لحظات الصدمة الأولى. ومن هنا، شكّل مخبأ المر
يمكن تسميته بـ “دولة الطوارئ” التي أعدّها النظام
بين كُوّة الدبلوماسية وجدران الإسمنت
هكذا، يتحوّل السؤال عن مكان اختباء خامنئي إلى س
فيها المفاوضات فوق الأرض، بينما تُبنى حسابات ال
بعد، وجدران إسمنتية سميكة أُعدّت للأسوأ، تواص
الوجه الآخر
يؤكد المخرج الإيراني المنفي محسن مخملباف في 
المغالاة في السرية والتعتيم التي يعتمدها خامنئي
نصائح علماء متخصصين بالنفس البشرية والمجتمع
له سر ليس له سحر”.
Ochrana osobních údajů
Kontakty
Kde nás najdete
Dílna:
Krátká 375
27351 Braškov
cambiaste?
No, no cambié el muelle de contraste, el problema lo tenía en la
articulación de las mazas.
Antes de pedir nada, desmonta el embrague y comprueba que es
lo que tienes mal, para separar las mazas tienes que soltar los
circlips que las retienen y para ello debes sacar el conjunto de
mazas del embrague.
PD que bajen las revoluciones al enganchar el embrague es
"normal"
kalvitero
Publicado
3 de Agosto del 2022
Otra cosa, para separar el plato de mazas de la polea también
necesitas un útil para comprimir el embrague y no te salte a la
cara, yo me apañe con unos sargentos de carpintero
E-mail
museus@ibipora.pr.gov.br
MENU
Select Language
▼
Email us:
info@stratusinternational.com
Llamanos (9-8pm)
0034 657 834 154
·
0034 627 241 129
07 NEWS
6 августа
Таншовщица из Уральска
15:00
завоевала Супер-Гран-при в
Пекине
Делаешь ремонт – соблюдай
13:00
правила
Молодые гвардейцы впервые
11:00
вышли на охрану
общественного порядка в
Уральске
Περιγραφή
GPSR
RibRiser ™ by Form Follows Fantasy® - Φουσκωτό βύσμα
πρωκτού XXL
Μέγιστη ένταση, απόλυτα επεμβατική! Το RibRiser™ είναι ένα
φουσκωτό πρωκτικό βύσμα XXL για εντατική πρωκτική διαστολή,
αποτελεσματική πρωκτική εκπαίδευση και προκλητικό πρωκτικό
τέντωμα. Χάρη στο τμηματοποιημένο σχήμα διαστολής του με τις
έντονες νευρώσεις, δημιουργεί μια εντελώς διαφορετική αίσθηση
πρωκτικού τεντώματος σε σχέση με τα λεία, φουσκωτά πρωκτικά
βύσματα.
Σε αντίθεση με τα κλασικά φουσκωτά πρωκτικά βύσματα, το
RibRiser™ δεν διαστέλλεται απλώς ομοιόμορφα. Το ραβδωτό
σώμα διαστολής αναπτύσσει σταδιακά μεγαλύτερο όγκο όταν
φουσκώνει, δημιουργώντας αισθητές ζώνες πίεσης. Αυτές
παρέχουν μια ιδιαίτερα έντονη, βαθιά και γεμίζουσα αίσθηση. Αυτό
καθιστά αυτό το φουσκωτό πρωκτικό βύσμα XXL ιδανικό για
***
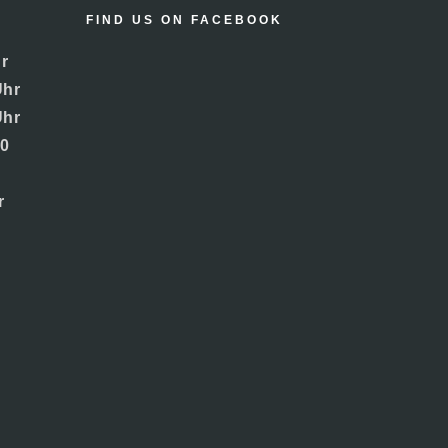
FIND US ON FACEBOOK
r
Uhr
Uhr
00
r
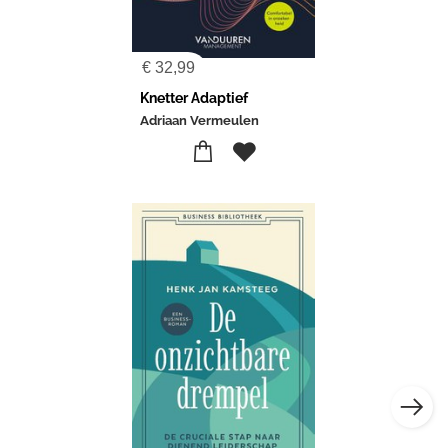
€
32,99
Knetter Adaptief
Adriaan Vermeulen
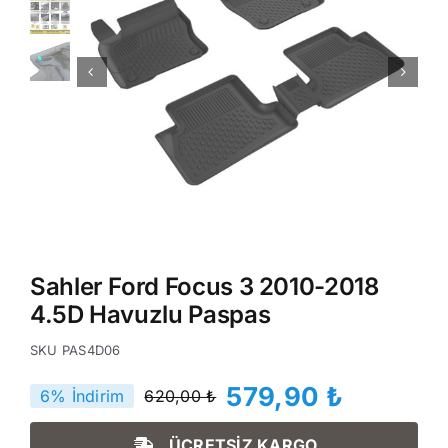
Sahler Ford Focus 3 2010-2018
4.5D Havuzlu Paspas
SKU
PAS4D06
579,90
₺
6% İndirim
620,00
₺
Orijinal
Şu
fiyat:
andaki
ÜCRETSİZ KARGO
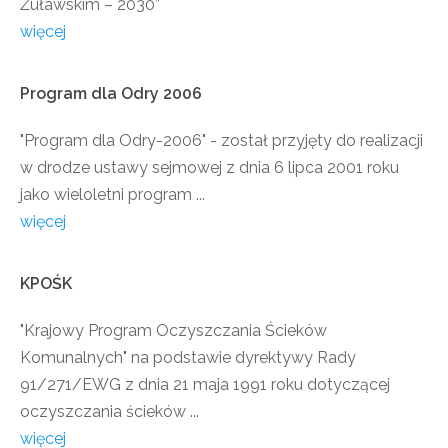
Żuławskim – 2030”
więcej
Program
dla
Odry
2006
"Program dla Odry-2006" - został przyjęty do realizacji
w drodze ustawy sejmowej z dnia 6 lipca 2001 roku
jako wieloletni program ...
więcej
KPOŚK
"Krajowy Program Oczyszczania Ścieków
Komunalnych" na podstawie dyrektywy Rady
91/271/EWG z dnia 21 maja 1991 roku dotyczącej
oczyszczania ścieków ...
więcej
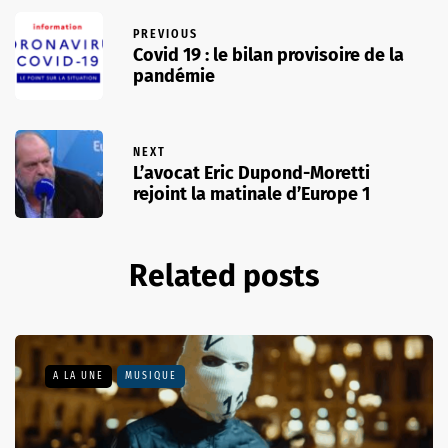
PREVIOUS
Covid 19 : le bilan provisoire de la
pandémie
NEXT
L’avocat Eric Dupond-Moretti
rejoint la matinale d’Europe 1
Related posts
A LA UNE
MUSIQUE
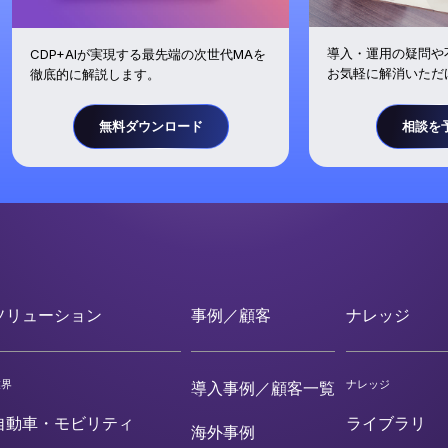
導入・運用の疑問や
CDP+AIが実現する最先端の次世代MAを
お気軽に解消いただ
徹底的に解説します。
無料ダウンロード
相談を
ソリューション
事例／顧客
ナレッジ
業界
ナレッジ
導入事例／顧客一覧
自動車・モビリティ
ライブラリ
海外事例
***
PROBLEM REQUIREMENTS: Throughout the material above, find each line with "dnia" and return it.

ANSWER AREA:
w drodze ustawy sejmowej z dnia 6 lipca 2001 roku
91/271/EWG z dnia 21 maja 1991 roku dotyczącej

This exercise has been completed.